INJ Search


Int Neurourol J > Volume 26(2); 2022 > Article
Bozkurt, Temeltaş, Müezzinoğlu, and Üçer: Mediterranean Diet and Overactive Bladder



The relationship between nutrition and overactive bladder (OAB) has yet to be elucidated. Therefore, this study investigated the relationship between the Mediterranean diet and OAB.


The 14-item Mediterranean Diet Adherence Screener (MeDAS) and Overactive Bladder-Validated 8-question Screener (OAB-V8), validated in Turkish, were administered to 500 patients over the age of 18 who presented to outpatient clinics other than urology outpatient clinics. Of those patients, 174 with chronic diseases and urinary tract infections (based on urinalysis and a detailed medical history) were excluded. Therefore, 326 patients’ data were analyzed.

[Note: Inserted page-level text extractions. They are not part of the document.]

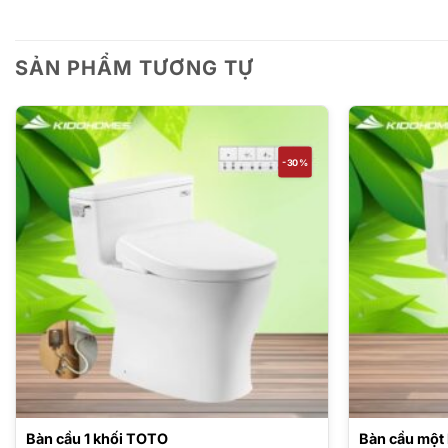
SẢN PHẨM TƯƠNG TỰ
-30%
Bàn cầu 1 khối TOTO
Bàn cầu một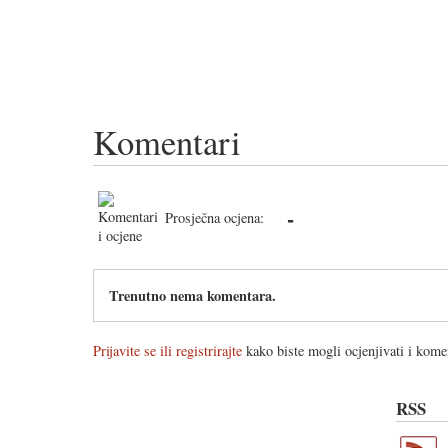
Komentari
-
Prosječna ocjena:
Trenutno nema komentara.
Prijavite se ili registrirajte
kako biste mogli ocjenjivati i komen
RSS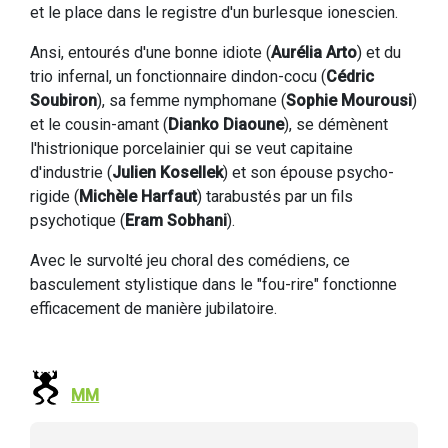
et le place dans le registre d'un burlesque ionescien.
Ansi, entourés d'une bonne idiote (
Aurélia Arto
) et du
trio infernal, un fonctionnaire dindon-cocu (
Cédric
Soubiron
), sa femme nymphomane (
Sophie Mourousi
)
et le cousin-amant (
Dianko Diaoune
), se démènent
l'histrionique porcelainier qui se veut capitaine
d'industrie (
Julien Kosellek
) et son épouse psycho-
rigide (
Michèle Harfaut
) tarabustés par un fils
psychotique (
Eram Sobhani
).
Avec le survolté jeu choral des comédiens, ce
basculement stylistique dans le "fou-rire" fonctionne
efficacement de manière jubilatoire.
MM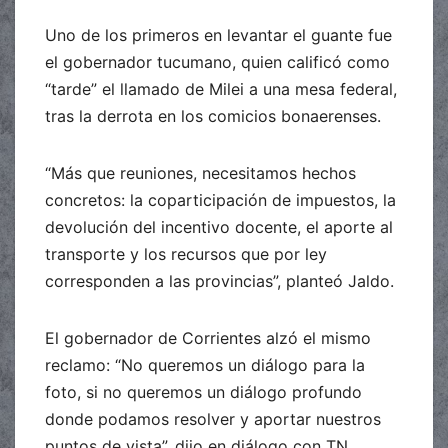
Uno de los primeros en levantar el guante fue
el gobernador tucumano, quien calificó como
“tarde” el llamado de Milei a una mesa federal,
tras la derrota en los comicios bonaerenses.
“Más que reuniones, necesitamos hechos
concretos: la coparticipación de impuestos, la
devolución del incentivo docente, el aporte al
transporte y los recursos que por ley
corresponden a las provincias”, planteó Jaldo.
El gobernador de Corrientes alzó el mismo
reclamo: “No queremos un diálogo para la
foto, si no queremos un diálogo profundo
donde podamos resolver y aportar nuestros
puntos de vista”, dijo en diálogo con TN.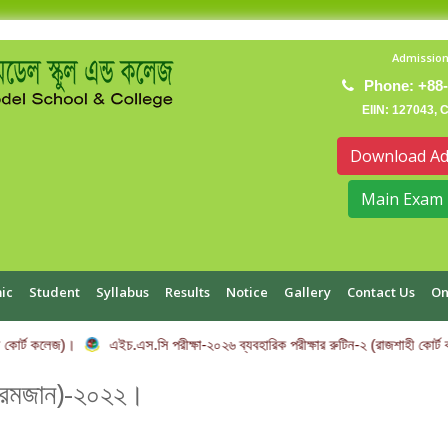
Admission
Phone: +88-
EIIN: 127043, 
Download Ad
Main Exam 
ic
Student
Syllabus
Results
Notice
Gallery
Contact Us
On
 কোর্ট কলেজ)।
এইচ.এস.সি পরীক্ষা-২০২৬ ব্যবহারিক পরীক্ষার রুটিন-২ (রাজশাহী কোর্ট
হে রমজান)-২০২২।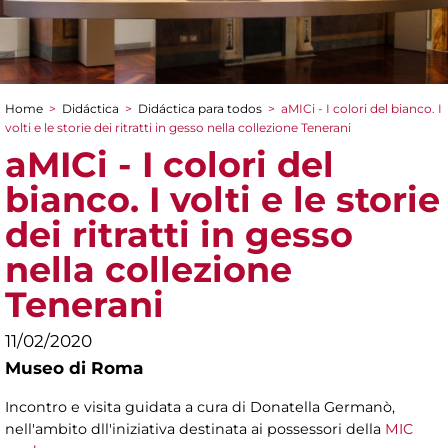
Home
>
Didáctica
>
Didáctica para todos
>
aMICi - I colori del bianco. I
You are here
volti e le storie dei ritratti in gesso nella collezione Tenerani
aMICi - I colori del
bianco. I volti e le storie
dei ritratti in gesso
nella collezione
Tenerani
11/02/2020
Museo di Roma
Incontro e visita guidata a cura di Donatella Germanò,
nell'ambito dll'iniziativa destinata ai possessori della
MIC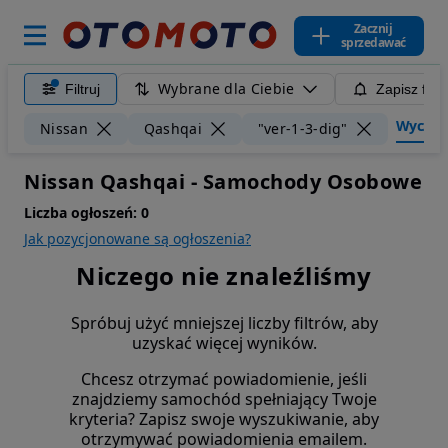
Zacznij
sprzedawać
Wybrane dla Ciebie
Filtruj
Zapisz filt
Wyczyść 
Nissan
Qashqai
"ver-1-3-dig"
Nissan Qashqai - Samochody Osobowe
Liczba ogłoszeń:
0
Jak pozycjonowane są ogłoszenia?
Niczego nie znaleźliśmy
Spróbuj użyć mniejszej liczby filtrów, aby
uzyskać więcej wyników.
Chcesz otrzymać powiadomienie, jeśli
znajdziemy samochód spełniający Twoje
kryteria? Zapisz swoje wyszukiwanie, aby
otrzymywać powiadomienia emailem.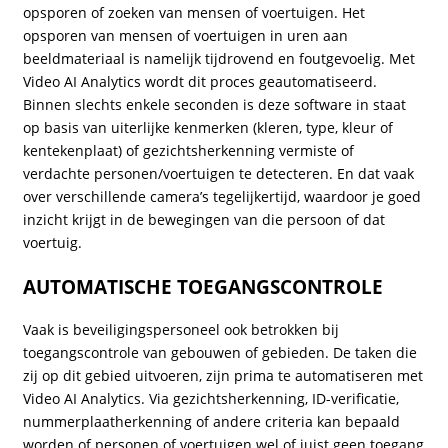
opsporen of zoeken van mensen of voertuigen. Het
opsporen van mensen of voertuigen in uren aan
beeldmateriaal is namelijk tijdrovend en foutgevoelig. Met
Video AI Analytics wordt dit proces geautomatiseerd.
Binnen slechts enkele seconden is deze software in staat
op basis van uiterlijke kenmerken (kleren, type, kleur of
kentekenplaat) of gezichtsherkenning vermiste of
verdachte personen/voertuigen te detecteren. En dat vaak
over verschillende camera’s tegelijkertijd, waardoor je goed
inzicht krijgt in de bewegingen van die persoon of dat
voertuig.
AUTOMATISCHE TOEGANGSCONTROLE
Vaak is beveiligingspersoneel ook betrokken bij
toegangscontrole van gebouwen of gebieden. De taken die
zij op dit gebied uitvoeren, zijn prima te automatiseren met
Video AI Analytics. Via gezichtsherkenning, ID-verificatie,
nummerplaatherkenning of andere criteria kan bepaald
worden of personen of voertuigen wel of juist geen toegang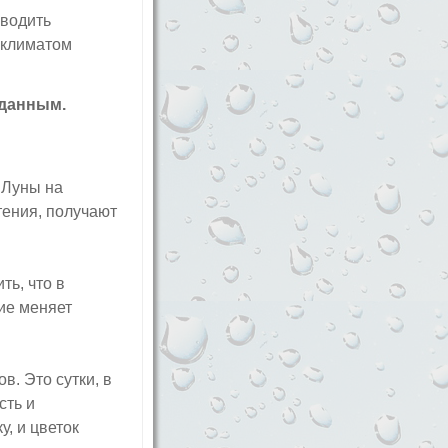
оводить
 климатом
 данным.
 Луны на
тения, получают
ть, что в
ие меняет
. Это сутки, в
сть и
, и цветок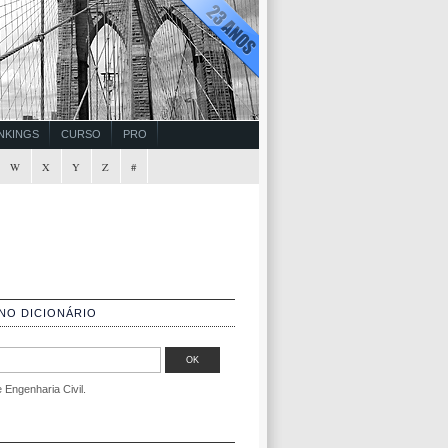
NKINGS
CURSO
PRO
W
X
Y
Z
#
NO DICIONÁRIO
Engenharia Civil.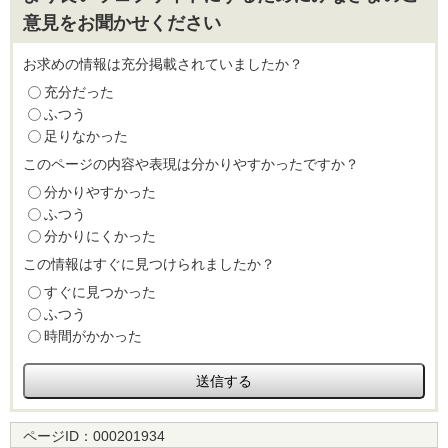
意見をお聞かせください
お求めの情報は充分掲載されていましたか？
充分だった
ふつう
足りなかった
このページの内容や表現は分かりやすかったですか？
分かりやすかった
ふつう
分かりにくかった
この情報はすぐに見つけられましたか？
すぐに見つかった
ふつう
時間がかかった
ページID：
000201934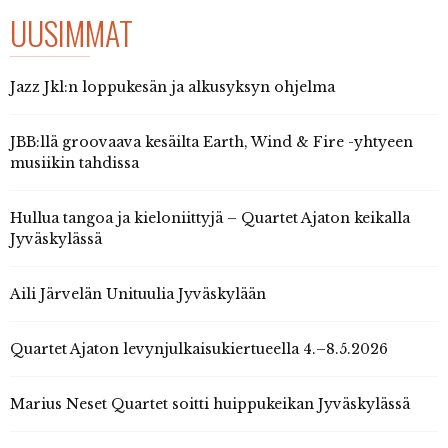
UUSIMMAT
Jazz Jkl:n loppukesän ja alkusyksyn ohjelma
JBB:llä groovaava kesäilta Earth, Wind & Fire -yhtyeen
musiikin tahdissa
Hullua tangoa ja kieloniittyjä – Quartet Ajaton keikalla
Jyväskylässä
Aili Järvelän Unituulia Jyväskylään
Quartet Ajaton levynjulkaisukiertueella 4.–8.5.2026
Marius Neset Quartet soitti huippukeikan Jyväskylässä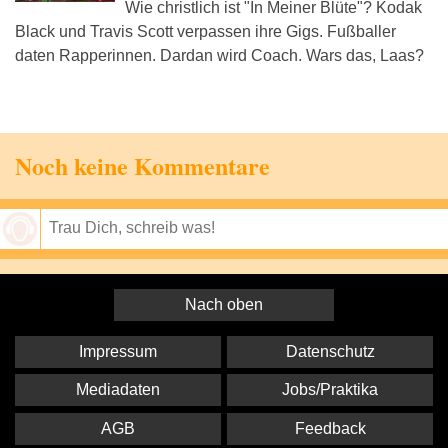
Wie christlich ist "In Meiner Blüte"? Kodak
Black und Travis Scott verpassen ihre Gigs. Fußballer
daten Rapperinnen. Dardan wird Coach. Wars das, Laas?
Noch keine Kommentare
Speichern
Nach oben
Impressum
Datenschutz
Mediadaten
Jobs/Praktika
AGB
Feedback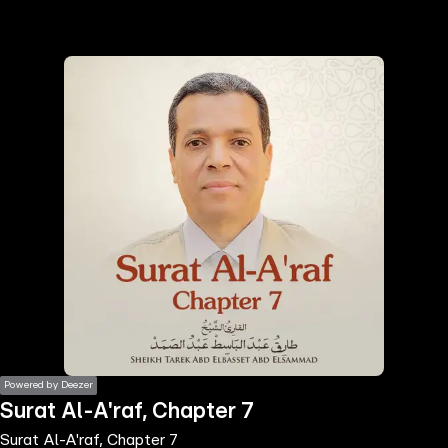
the
h page
 main
nt
the
ibility
ment
Powered by Deezer
Surat Al-A'raf, Chapter 7
Surat Al-A'raf, Chapter 7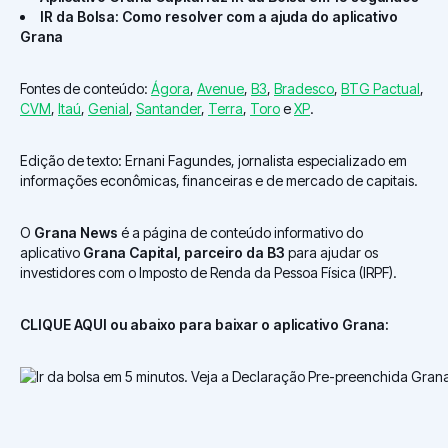
IR da Bolsa: Como resolver com a ajuda do aplicativo
Grana
Fontes de conteúdo:
Ágora
,
Avenue
,
B3
,
Bradesco
,
BTG Pactual
,
CVM
,
Itaú
,
Genial
,
Santander
,
Terra
,
Toro
e
XP
.
Edição de texto: Ernani Fagundes, jornalista especializado em
informações econômicas, financeiras e de mercado de capitais.
O
Grana News
é a página de conteúdo informativo do
aplicativo
Grana Capital, parceiro da B3
para ajudar os
investidores com o Imposto de Renda da Pessoa Física (IRPF).
CLIQUE AQUI ou abaixo para baixar o aplicativo Grana: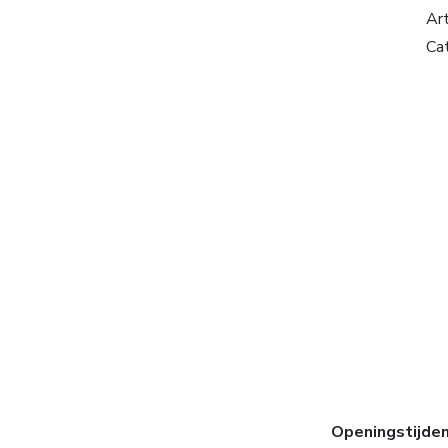
Ar
Ca
Openingstijde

There was a negative correlation between the MeDAS and OAB-V8 scores. High OAB-V8 scores were associated with obesity (body mass index ≥30 kg/m2), being single, and a low education level.


Dietary patterns represent a broader perspective on food and nutrient consumption and may therefore be more predictive of disease risk. The Mediterranean type should be recommended in the first-line treatment of patients with OAB symptoms. It is easily possible to determine the compliance of patients with this diet by using the 14-item MeDAS.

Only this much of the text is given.